Endomorph Workout Plan Male
Male endomorphs have bodies that are naturally predisposed to storing extra fat around the belly.
Endomorph workout plan male. This may look odd but remember you are a ectomorph your nutritional requirements are not the same as the average bodybuilder. Rest between 20 60 seconds depending on your level of fitness and the level of intensity you want to achieve. Another factor to consider is how much effect an activity has. Ectomorph diet workout guide.
15 minutes is plenty for a newbie. The bad news is this body type is prone to excessive accumulation of body fat especially in the form of a large spare tire in the midsection. 25 minutes or less total. They also tend to gain weight rather easily which makes staying in shape extra challenging.
Endomorphs workout plan for weight loss endomorphs need to work twice as hard as mesomorphs and their workout plan are considerably different than the mesomorphs and ectomorphs. What is the best workout plan for an endomorph to follow. Endomorph diet workout guide. Choose a weight that allows you to fail at 8 12 reps.
Because endomorphs tend toward having a pear shaped figure and seem to carry extra fat a workout geared toward endomorphs should do everything possible to burn existing fat and prevent gaining more. The below workout is designed to help you with building lean muscle mass. The goal is to get your heart rate up to 85 of your max for short periods. Endomorph body type workout.
Joint issues past damage irregular muscle characteristics and higher body weight increment the weight on joints and bones amid high sway workout expanding the danger of injury. The good news is endomorphs can pack on muscle fairly easily. Ectomorph workout and diet plan male. With all things bodybuilding the lack of a great nutritional plan is the downfall of all.
Pre and post workout nutrition. Muscle building can come easily for this body type but endomorphs have to work harder to stay lean.
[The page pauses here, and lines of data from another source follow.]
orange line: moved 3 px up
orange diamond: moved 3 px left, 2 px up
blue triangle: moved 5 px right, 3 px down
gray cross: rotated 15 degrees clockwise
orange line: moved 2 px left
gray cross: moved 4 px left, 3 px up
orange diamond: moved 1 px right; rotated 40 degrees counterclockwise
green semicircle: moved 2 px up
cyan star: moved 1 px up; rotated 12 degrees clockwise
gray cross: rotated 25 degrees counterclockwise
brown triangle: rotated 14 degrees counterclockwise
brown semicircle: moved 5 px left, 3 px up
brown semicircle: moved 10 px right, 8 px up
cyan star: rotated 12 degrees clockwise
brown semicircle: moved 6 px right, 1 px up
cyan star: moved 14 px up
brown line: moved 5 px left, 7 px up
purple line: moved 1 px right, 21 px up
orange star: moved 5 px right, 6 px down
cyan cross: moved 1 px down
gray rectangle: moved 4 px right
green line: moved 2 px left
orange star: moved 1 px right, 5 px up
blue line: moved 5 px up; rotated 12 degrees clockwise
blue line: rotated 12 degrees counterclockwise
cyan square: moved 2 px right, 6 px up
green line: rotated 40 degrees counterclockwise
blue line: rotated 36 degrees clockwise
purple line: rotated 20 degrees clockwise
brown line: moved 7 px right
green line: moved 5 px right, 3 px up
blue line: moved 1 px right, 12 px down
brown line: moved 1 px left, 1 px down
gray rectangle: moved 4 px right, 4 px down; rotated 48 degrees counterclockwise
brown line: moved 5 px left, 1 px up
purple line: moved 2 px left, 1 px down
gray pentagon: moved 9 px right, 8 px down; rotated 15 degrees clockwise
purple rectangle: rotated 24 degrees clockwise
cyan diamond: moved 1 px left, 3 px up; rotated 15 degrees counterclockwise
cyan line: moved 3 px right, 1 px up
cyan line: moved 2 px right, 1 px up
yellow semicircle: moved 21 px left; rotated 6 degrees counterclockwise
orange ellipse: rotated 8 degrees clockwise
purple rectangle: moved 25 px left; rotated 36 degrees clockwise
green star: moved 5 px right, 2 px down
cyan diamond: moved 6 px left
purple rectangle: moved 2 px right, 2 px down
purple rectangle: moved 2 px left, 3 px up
Sample endomorph workout plan. Below is a sample workout that would be ideal for an endomorph who is at the beginner to intermediate stages of fitness proficiency.
Endomorphs need to not only focus on gaining muscle mass but also need to lose their fat mass. So along with the endomorph diet plan a regular combination of cardio and weight training is essential to boost your metabolism and keep the extra body fat at bay. It is a typical double edge sword and balancing the muscle mass and fat. Training for your body type is essential for physical fitness especially if you re an endomorph male.